Durante i miei giorni in Nepal, discutevo del legame tra uomo e natura con monaci tibetani davanti a chaï fumanti. Uno di loro mi disse: “look at the ocean and the sky filled with stars, they are all manifestations of our deepest awareness”. Seconda la visione tibetana, la natura è espressione suprema della purezza intrinseca ad ogni forma vitale: la bontà fondamentale che ci rende esseri umani è la stessa che sta nel cuore delle montagne, dei corsi d’acqua e di ogni elemento naturale. Ogni forma di vita è interconnessa secondo un principio di cause e condizioni che è il prerequisito stesso della sua esistenza, o meglio, della nostra percezione delle cose come entità singole e immutabili, ma nulla esiste – e/o non esiste – se non come intreccio senza inizio né fine di elementi e istanti. È in questo intreccio che l’imposizione di linee rigide d’identità perde di valore. Uomo e natura condividono l’essere vacuità allo stesso modo in cui condividono purezza e bontà insite.
Per queste e altre molteplici ragioni, i tibetani si approcciano alla natura e a specifici luoghi riconosciuti come come gnas,“luoghi sacri”, con profondo rispetto, amore e gentilezza.

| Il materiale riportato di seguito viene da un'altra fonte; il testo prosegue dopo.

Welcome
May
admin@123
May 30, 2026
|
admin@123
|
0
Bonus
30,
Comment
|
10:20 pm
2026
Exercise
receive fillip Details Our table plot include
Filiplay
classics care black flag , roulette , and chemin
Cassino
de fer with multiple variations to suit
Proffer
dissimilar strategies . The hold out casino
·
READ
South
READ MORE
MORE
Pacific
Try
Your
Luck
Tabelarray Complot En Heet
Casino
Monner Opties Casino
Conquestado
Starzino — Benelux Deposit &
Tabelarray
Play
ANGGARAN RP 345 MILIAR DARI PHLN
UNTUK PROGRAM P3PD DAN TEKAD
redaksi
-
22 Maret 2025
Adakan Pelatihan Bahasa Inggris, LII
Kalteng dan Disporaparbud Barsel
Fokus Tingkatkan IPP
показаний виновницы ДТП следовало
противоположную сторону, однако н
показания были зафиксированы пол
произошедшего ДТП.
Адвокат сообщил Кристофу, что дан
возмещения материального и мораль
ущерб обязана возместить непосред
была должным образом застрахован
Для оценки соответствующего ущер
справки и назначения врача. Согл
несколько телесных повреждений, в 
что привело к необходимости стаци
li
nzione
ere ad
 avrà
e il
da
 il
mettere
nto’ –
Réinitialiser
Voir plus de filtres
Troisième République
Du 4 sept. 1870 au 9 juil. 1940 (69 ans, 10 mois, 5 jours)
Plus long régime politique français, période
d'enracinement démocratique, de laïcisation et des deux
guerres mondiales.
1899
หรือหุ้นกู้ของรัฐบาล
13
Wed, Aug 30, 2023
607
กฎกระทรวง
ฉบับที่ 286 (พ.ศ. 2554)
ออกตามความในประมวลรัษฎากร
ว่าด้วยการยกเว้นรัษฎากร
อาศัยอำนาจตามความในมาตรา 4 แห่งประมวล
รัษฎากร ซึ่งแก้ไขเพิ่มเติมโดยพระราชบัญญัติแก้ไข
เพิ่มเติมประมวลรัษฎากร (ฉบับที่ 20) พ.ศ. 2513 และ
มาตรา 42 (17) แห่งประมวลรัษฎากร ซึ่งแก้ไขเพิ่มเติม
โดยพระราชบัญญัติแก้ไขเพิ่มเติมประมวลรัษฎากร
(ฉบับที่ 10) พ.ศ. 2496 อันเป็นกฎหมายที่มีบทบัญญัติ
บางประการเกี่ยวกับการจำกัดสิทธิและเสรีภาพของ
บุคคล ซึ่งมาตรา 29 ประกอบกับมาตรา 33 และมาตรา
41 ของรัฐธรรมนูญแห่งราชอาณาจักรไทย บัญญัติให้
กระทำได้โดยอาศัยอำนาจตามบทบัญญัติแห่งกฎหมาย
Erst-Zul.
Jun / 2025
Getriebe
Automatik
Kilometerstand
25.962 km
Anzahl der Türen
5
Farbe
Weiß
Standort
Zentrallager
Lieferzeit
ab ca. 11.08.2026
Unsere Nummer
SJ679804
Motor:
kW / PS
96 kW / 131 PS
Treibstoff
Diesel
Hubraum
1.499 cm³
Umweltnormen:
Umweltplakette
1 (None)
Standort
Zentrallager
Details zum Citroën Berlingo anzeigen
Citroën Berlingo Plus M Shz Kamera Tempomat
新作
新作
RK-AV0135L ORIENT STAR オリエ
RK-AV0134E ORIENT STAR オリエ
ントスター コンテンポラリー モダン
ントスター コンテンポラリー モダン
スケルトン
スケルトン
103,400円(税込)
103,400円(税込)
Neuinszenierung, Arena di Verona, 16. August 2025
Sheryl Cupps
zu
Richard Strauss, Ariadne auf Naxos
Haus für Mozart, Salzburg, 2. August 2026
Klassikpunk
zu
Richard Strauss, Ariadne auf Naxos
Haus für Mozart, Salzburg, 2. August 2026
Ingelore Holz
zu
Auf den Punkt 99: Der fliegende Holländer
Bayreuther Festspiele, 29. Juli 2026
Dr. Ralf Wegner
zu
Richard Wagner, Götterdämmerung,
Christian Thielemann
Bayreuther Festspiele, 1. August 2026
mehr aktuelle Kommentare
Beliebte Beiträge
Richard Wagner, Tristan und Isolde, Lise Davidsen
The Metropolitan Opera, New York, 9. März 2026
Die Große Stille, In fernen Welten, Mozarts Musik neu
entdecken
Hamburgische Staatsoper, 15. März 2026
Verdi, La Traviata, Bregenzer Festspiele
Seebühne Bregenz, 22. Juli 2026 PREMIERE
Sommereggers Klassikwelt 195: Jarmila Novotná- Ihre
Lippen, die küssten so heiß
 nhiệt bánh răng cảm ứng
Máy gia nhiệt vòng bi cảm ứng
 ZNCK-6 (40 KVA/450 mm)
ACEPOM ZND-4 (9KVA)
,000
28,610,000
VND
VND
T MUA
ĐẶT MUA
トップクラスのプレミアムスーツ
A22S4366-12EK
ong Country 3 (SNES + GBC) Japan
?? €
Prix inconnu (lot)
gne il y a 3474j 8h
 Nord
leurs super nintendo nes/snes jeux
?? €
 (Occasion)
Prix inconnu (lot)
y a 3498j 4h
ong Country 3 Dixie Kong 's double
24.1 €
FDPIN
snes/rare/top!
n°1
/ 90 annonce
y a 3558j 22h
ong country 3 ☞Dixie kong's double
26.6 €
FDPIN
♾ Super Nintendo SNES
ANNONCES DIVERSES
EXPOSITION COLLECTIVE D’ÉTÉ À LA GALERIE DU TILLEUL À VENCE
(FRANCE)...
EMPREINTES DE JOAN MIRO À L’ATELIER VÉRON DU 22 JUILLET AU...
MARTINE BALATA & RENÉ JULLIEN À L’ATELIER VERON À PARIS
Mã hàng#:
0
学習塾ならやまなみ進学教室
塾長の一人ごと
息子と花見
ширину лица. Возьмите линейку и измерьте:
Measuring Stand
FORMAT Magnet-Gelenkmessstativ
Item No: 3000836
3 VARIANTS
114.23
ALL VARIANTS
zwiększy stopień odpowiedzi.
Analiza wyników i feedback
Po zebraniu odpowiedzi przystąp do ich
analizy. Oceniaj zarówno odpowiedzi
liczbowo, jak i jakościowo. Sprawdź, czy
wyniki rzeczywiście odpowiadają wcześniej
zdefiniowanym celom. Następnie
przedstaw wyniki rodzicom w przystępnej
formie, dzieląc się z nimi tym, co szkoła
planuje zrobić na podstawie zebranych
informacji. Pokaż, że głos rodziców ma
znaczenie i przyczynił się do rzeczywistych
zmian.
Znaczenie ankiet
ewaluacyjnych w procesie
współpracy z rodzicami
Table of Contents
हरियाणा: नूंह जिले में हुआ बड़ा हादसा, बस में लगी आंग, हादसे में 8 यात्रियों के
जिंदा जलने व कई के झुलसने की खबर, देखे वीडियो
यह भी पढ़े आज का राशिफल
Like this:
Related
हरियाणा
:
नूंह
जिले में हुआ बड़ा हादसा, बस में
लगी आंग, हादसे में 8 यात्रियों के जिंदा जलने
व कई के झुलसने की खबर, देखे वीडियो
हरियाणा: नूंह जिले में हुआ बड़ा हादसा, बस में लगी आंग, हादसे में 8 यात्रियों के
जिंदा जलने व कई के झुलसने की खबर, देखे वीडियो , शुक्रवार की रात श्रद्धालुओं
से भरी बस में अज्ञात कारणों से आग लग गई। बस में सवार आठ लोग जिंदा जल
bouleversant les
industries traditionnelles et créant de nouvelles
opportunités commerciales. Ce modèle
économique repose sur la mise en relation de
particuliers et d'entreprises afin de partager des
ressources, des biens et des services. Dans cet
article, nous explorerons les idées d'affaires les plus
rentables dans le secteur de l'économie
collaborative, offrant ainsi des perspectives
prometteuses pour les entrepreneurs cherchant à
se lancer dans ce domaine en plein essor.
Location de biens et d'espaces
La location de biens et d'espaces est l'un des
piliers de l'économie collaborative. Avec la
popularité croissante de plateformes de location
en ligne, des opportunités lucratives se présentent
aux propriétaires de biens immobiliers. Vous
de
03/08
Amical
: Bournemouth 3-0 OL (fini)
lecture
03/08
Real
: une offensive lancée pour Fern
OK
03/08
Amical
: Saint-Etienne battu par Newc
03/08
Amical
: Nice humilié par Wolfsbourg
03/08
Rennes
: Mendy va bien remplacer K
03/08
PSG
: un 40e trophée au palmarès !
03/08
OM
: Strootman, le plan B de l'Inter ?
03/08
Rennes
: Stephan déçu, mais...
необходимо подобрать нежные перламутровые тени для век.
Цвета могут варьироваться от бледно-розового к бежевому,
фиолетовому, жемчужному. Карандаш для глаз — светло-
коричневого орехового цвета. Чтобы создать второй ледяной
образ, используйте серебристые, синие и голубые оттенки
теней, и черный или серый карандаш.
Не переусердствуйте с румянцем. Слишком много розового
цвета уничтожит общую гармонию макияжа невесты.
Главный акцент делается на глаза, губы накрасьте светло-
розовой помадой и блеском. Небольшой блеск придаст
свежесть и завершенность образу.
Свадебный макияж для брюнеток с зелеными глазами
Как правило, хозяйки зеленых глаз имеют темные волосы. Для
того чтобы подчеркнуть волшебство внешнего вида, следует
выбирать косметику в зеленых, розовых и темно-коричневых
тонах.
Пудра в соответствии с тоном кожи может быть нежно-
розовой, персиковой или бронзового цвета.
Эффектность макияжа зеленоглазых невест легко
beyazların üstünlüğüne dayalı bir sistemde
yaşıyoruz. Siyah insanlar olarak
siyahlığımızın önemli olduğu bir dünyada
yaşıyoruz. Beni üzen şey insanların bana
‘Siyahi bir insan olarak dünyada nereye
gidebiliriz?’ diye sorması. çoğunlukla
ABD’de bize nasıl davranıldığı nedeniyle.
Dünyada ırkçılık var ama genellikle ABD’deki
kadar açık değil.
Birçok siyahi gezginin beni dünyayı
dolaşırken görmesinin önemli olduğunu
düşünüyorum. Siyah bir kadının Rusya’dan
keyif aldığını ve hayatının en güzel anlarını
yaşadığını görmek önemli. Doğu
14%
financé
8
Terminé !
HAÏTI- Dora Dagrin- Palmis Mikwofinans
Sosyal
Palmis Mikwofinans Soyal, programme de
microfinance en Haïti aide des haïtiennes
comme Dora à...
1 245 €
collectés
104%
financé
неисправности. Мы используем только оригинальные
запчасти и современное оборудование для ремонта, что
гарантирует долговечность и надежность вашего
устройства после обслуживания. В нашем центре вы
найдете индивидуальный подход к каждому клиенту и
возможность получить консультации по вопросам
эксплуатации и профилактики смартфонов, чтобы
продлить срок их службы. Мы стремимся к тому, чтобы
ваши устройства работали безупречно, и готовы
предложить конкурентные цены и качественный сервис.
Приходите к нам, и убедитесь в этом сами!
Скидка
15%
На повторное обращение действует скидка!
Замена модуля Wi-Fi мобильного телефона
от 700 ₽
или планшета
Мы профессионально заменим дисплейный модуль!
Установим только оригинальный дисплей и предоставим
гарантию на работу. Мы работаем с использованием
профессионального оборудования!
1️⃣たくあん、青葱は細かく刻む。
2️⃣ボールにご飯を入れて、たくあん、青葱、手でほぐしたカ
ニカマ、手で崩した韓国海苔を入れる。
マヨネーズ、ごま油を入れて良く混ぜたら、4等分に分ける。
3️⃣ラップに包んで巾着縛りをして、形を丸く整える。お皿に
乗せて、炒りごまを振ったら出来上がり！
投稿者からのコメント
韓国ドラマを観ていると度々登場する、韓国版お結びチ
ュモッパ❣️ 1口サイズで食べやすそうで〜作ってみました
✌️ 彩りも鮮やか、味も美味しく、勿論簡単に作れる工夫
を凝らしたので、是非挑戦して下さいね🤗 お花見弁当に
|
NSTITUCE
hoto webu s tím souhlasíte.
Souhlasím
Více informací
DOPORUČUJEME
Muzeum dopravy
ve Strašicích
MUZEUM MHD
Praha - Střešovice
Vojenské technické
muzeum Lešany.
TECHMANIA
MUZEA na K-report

Avere il privilegio di trascorrere del tempo tra le vette Himalayane, imparando a guardare il mondo con lo sguardo di saggi monaci dalle tradizionali vesti rosse, di piccoli bambini con le guance bruciate dal sole, di grintose donne che gestiscono la vita del villaggio e delle famiglie, mi ha insegnato a percepire armonia e pace nel mondo naturale e in me stessa in modi che mai avrei immaginato.
La visione tibetana della natura è un aspetto centrale della loro cultura, un pilastro dell’identità collettiva che guida le pratiche quotidiane di sussistenza nelle difficili condizioni della catena Himalayana. In un contesto politico in cui il Tibet si trova sotto il controllo della Repubblica Popolare Cinese, questa relazione con la natura assume un ruolo cruciale nella riaffermazione di un’identità culturale e spirituale tibetana al di fuori dei confini imposti, resistendo alla marginalizzazione e alla perdita delle tradizioni indigene.
Il Ladakh
Il Ladakh è una regione montuosa nel nord dell’India, nell’Himalaya settentrionale. Parte dello stato di Jammu e Kashmir fino al 2019, quando è diventato un territorio federato separato, è casa per i Ladakhi, gente di etnia tibetana a maggioranza buddhista. É conosciuto come il “Piccolo Tibet” o “Terra dei Passi Alti” per la sua altitudine che varia tra i 2.700 e i 7.700 metri, rendendolo una delle regioni abitate più alte al mondo.